Ardından ayağa kalktı,
"Önce bisiklet sürmeyi öğreteceğim"
İleride duran bisikletlere doğru ilerledi
"Gel hadi"
Yanına gittim onun yaptığı gibi bisiklete oturdum
"Eee şimdi ne yapacağım?"
Sorumla bisikletten indi ve bisikletin yumuşak mercanlara benzeyen oturduğum kısmından tuttu ve
"Pedalları çevir"
Dedi, ayaklarımı 'pedal' denen yerlere koydum ve bastırdım
Bana baktı
"E hadi çevir"
"Nasıl yapacağım?? Çevirmek nasıl oluyor ya!"
Güç vererek bastırıyordum ama ilerlemiyordu bu şey!
Kıkırdadı birkaç saniye sonra
"Hmm, denizdeki hortumlar gibi düşün"
Sonra telaşla ekledi
"A-AMA O KADAR HIZLI DEĞİL!"
Sırıttım ve ona çapkın bir bakış attım
Sonra da yavaş yavaş pedalları dondürmeye başladım. İnci de oturduğum mercandan tutup beni kontrol ediyordu.

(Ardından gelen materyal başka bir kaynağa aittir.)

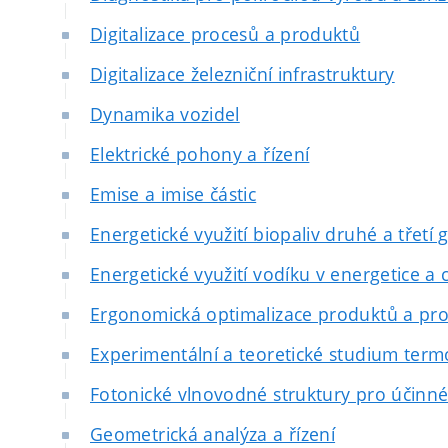
Digitalizace procesů a produktů
Digitalizace železniční infrastruktury
Dynamika vozidel
Elektrické pohony a řízení
Emise a imise částic
Energetické využití biopaliv druhé a třetí
Energetické využití vodíku v energetice 
Ergonomická optimalizace produktů a pro
Experimentální a teoretické studium termo
Fotonické vlnovodné struktury pro účinné
Geometrická analýza a řízení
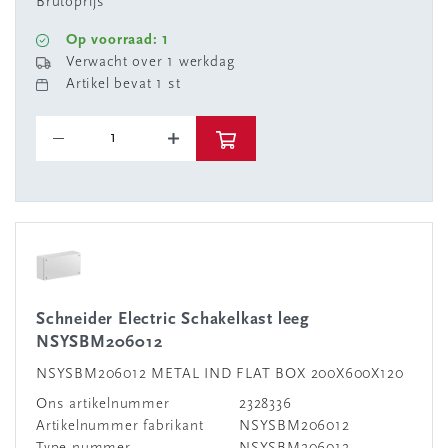
Brutoprijs
Op voorraad: 1
Verwacht over 1 werkdag
Artikel bevat 1 st
Schneider Electric Schakelkast leeg
NSYSBM206012
NSYSBM206012 METAL IND FLAT BOX 200X600X120
Ons artikelnummer
2328336
Artikelnummer fabrikant
NSYSBM206012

Bir süre sonra oturduğum yeri bırakıp kendi bisikletine bindi ve yanımda sürmeye başladı, ben bir kaç kez tökezlesemde bisiklet gerçekten eğlenceliydi belki de İnci sayesinde herşey bu kadar güzel oluyordu.
Ardından beni anneannesinin yazlığına götürdü (gitmemek için epey direnmiştim ama nafile.) Biz eve girerken ailesi evden çıkıyordu onlarla selamlaştıktan sonra mutfakta bana istiridye sandiviçleri yapmayı öğretti. Tabiki bunu yapabilecek zamanım, mekanım olmayacaktı ama onunla birşeyler yapıyor olmak çok güzeldi...
Sandiviçleri yedikten sonra odasına çıktık zaman çok hızlı geçmişti:) hissettiğim dalgaların da haddi hesabı olmuyordu. Saat gece 11.45 civarlarındaydı ki saati fark etmiştim. Telaşla
"Saat 12'ye geliyor İnci'm"
İnci de telaşla saate baktı ve sandalyeyi işaret etti.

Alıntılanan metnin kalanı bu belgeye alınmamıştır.